As the saying goes, "Don't give up before the miracle."  Here are some survival techniques that might help you stay the course.

** Think your plan through before starting.  PU/PD is very stressful for one parent to do alone.  It's darn hard!  Especially if you know your own temperament and fear that ther's going to be a point where you won't be able to stand it, do not attempt this on your own.  Do it with someone.  Even if you don't have a partner, a parent, or a best friend you can team up with, at least invite someone over for moral support.  The person doesn't necessarily have to do anything with your child.  It will be helpful for you just to have someone there for you, allowing you to complain about how hard it is, and reminding you that you're doing this to help your child sleep and to restore calm to your household.

** Start PU/PD on a Friday, so that you have the weekend and are more likely to secure the above-mentioned help from Dad or Grandma or a good friend.

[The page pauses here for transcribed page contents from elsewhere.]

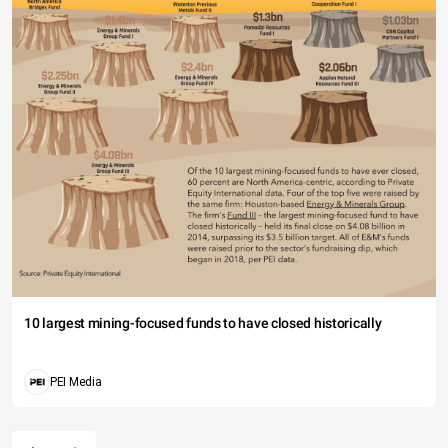
10 largest mining-focused funds to have closed historically
PEI Media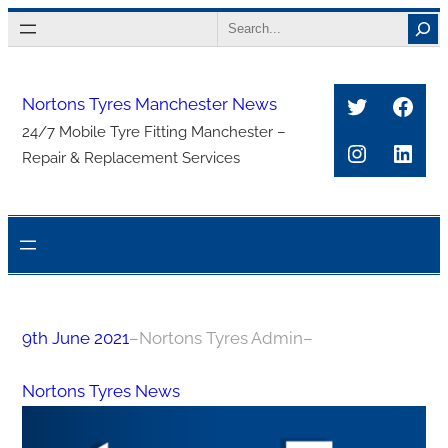
Skip
Search
to
content
Twitter
Face
Nortons Tyres Manchester News
24/7 Mobile Tyre Fitting Manchester –
Instagra
Link
Repair & Replacement Services
9th June 2021
–
Nortons Tyres Admin
–
Nortons Tyres News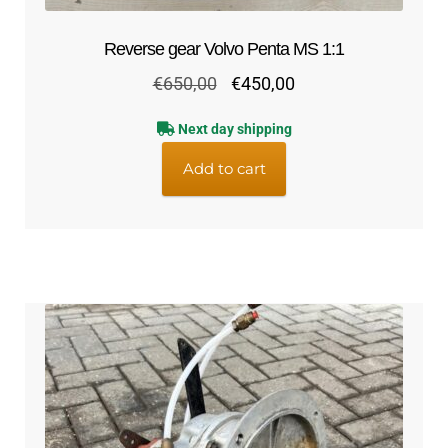
Reverse gear Volvo Penta MS 1:1
Original
Current
€
650,00
€
450,00
price
price
Next day shipping
was:
is:
€650,00.
€450,00.
Add to cart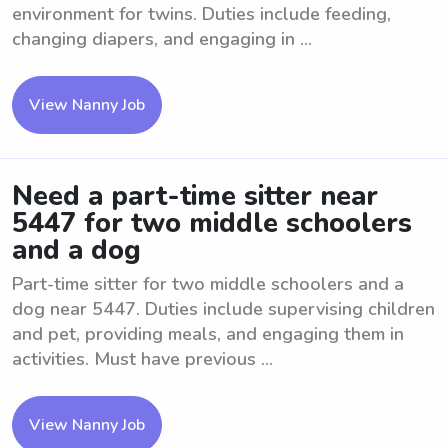
environment for twins. Duties include feeding,
changing diapers, and engaging in ...
View Nanny Job
Need a part-time sitter near
5447 for two middle schoolers
and a dog
Part-time sitter for two middle schoolers and a
dog near 5447. Duties include supervising children
and pet, providing meals, and engaging them in
activities. Must have previous ...
View Nanny Job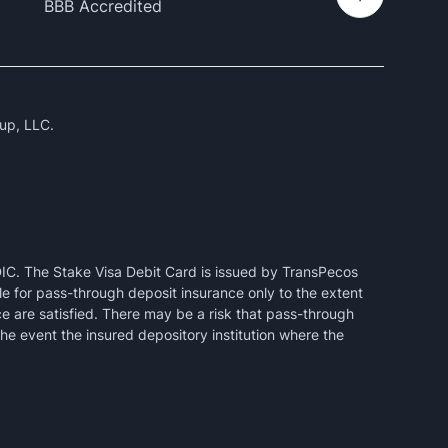
BBB Accredited
up, LLC.
IC. The Stake Visa Debit Card is issued by TransPecos
e for pass-through deposit insurance only to the extent
ce are satisfied. There may be a risk that pass-through
the event the insured depository institution where the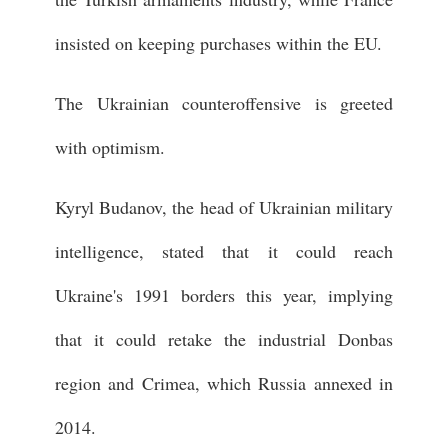
insisted on keeping purchases within the EU.
The Ukrainian counteroffensive is greeted
with optimism.
Kyryl Budanov, the head of Ukrainian military
intelligence, stated that it could reach
Ukraine's 1991 borders this year, implying
that it could retake the industrial Donbas
region and Crimea, which Russia annexed in
2014.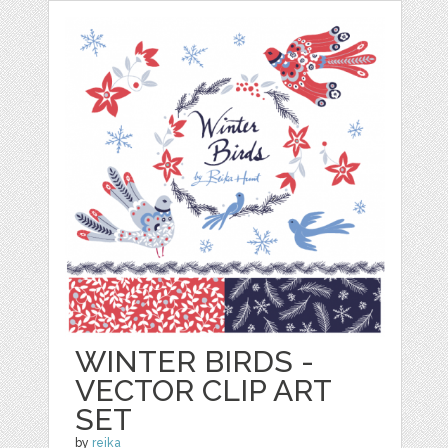
WINTER BIRDS -
VECTOR CLIP ART
SET
by
reika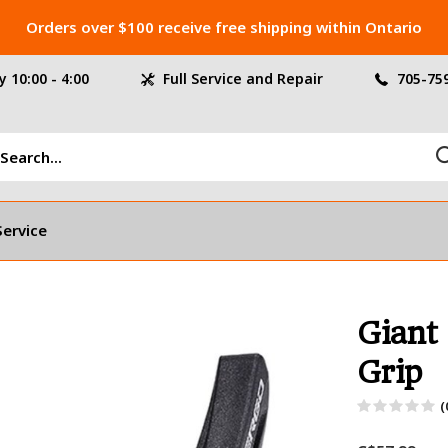
Orders over $100 receive free shipping within Ontario
 10:00 - 4:00
Full Service and Repair
705-75
Service
Giant
Grip
(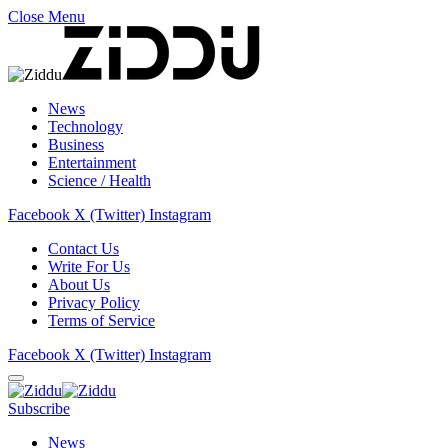
Close Menu
News
Technology
Business
Entertainment
Science / Health
Facebook
X (Twitter)
Instagram
Contact Us
Write For Us
About Us
Privacy Policy
Terms of Service
Facebook
X (Twitter)
Instagram
Subscribe
News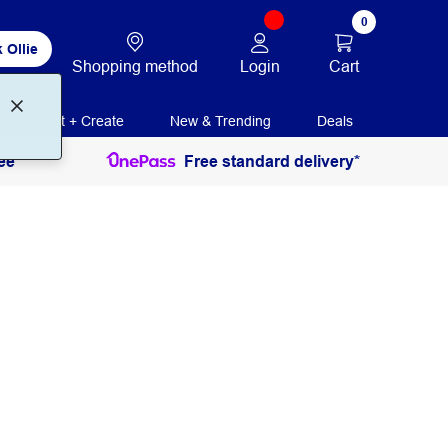
0
 Ollie
Login
Cart
Shopping method
Print + Create
New & Trending
Deals
ee
Free standard delivery*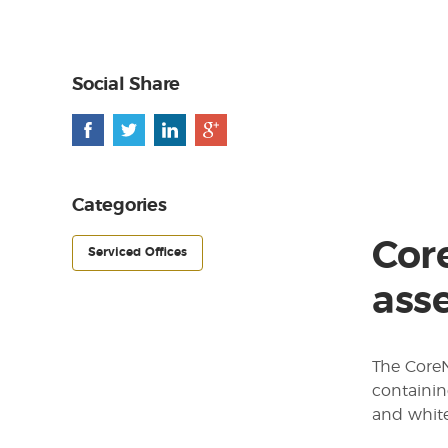
Social Share
Categories
Cor
Serviced Offices
asse
The CoreN
containin
and white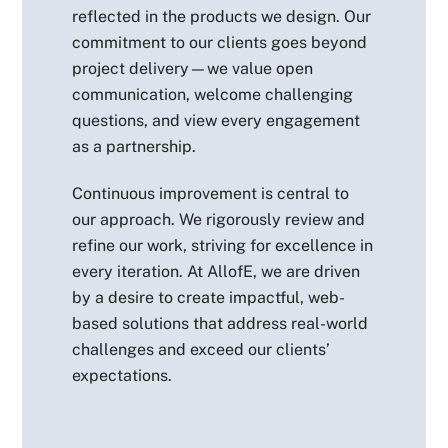
reflected in the products we design. Our
commitment to our clients goes beyond
project delivery—we value open
communication, welcome challenging
questions, and view every engagement
as a partnership.
Continuous improvement is central to
our approach. We rigorously review and
refine our work, striving for excellence in
every iteration. At AllofE, we are driven
by a desire to create impactful, web-
based solutions that address real-world
challenges and exceed our clients’
expectations.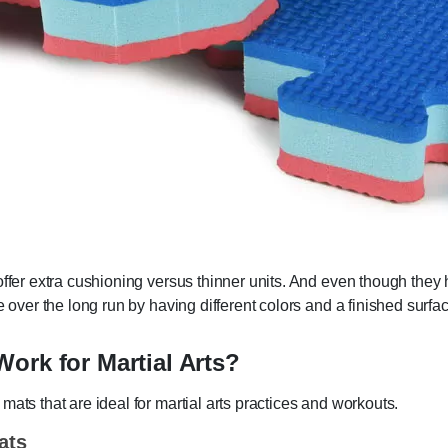
ffer extra cushioning versus thinner units. And even though they h
e over the long run by having different colors and a finished surfa
ork for Martial Arts?
ats that are ideal for martial arts practices and workouts.
ats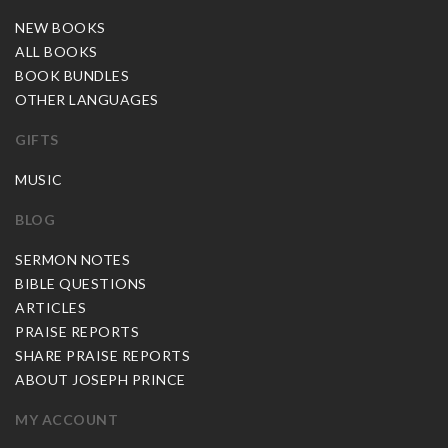
NEW BOOKS
ALL BOOKS
BOOK BUNDLES
OTHER LANGUAGES
GIFTS
MUSIC
BLOG
SERMON NOTES
BIBLE QUESTIONS
ARTICLES
PRAISE REPORTS
SHARE PRAISE REPORTS
ABOUT JOSEPH PRINCE
MY ACCOUNT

** Use ear plugs when you're in the room with the child.  I don't tell you this to suggest that you should ignore the child, only to deaden the sound of her crying a bit, so it's less likely to grate on your ears.

** Don't feel sorry for your child.  You're doing PU/PD to help her become an independent sleeper, which is a great gift.

**  If you're tempted to quit, ask yourself, What will the situation be if I cave in?  If your child cries for forty minutes and you give up and go back to whatever old habit of soothing you adopted so many months ago, you've made your child have a miserable forty minutes for nothing!  You're right back to where you were before you started, she is no better equipped to soothe herself, and you feel like a failure.

From The Babywhisperer Solves All Your Problems by Tracy Hogg and Melinda Blau, Chapter 6: Pick Up/Put Down, the section entitled, "P.U./P.D.Survival Strategies" (the last page of the chapter).